Health Secretary Sajid Javid was last week ridiculed for describing the Northern Centre for Cancer Care — which is part of the Cumberland Infirmary in Carlisle and the first of the 48 schemes to open — as a “new hospital”.

Newcastle upon Tyne Hospitals Foundation Trust, which runs it, did not describe it as a hospital.

Several others among the 48 are new units or wings, or major refurbishments of existing sites, while some are community hospital rebuilds.

Many are not yet funded and eight schemes are not yet chosen.









A statement from the Department of Health and Social Care said: “We have committed to build 48 hospitals by 2030, backed by an initial £3.7 billion.

“Each of the hospital building projects will be new hospitals delivering brand new, state-of-the-art facilities to ensure world-class provision of healthcare for NHS patients and staff by replacing outdated infrastructure.

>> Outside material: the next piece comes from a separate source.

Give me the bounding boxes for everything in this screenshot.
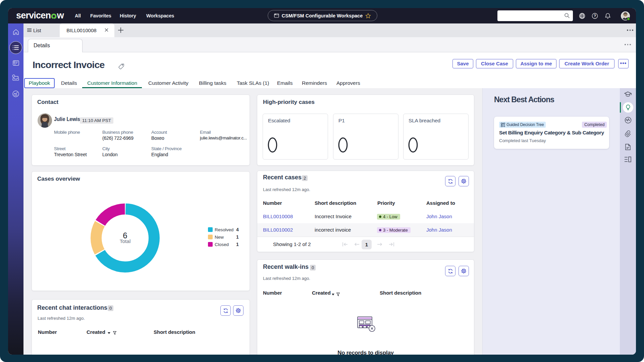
svg-text:?: ? <box>594 14 596 18</box>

“It is not uncommon for existing hospital sites to accommodate multiple hospitals and there are numerous hospitals which specialise in one area of care or are co-located – they are all nonetheless hospitals.

“In some cases, that will be whole new hospitals on a new site, and in other cases, a new hospital on an existing site with dedicated facilities for particular conditions, such as cancer.

“We have issued guidance to trusts in the programme to support communications around the plans for their schemes, which is standard practice.”